Exercise inputs section start

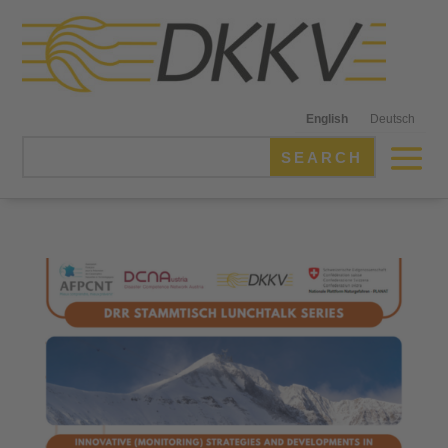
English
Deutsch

Exercise inputs section end
Exercise inputs section start

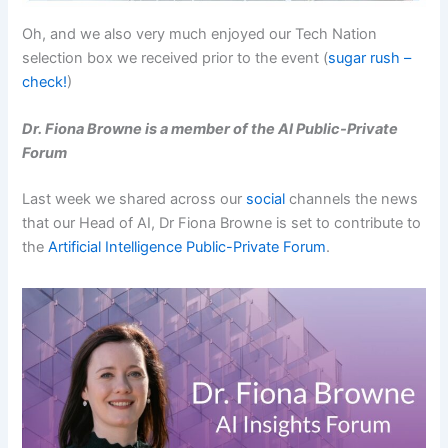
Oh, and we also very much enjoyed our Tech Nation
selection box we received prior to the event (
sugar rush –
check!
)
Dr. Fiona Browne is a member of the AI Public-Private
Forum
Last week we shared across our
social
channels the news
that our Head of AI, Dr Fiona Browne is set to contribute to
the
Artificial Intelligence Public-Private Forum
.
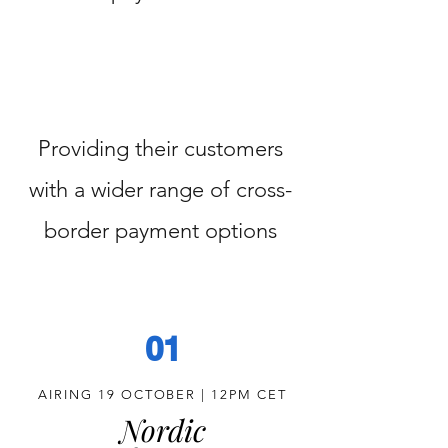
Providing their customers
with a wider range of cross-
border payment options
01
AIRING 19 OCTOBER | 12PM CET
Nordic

Exercise inputs section end
Exercise inputs section start

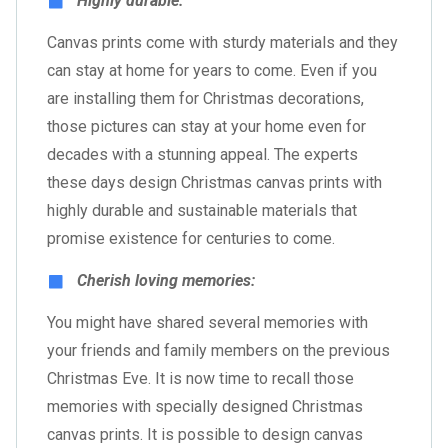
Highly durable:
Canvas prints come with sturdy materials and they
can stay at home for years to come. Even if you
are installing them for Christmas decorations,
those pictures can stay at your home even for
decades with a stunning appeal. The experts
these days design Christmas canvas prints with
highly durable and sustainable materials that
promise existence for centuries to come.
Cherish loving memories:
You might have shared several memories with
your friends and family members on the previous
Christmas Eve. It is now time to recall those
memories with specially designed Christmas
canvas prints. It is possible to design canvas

Exercise inputs section end

What you have to do: Which lines of the data above contain "those"? Copy each one.

Finished exercise:
those pictures can stay at your home even for
Christmas Eve. It is now time to recall those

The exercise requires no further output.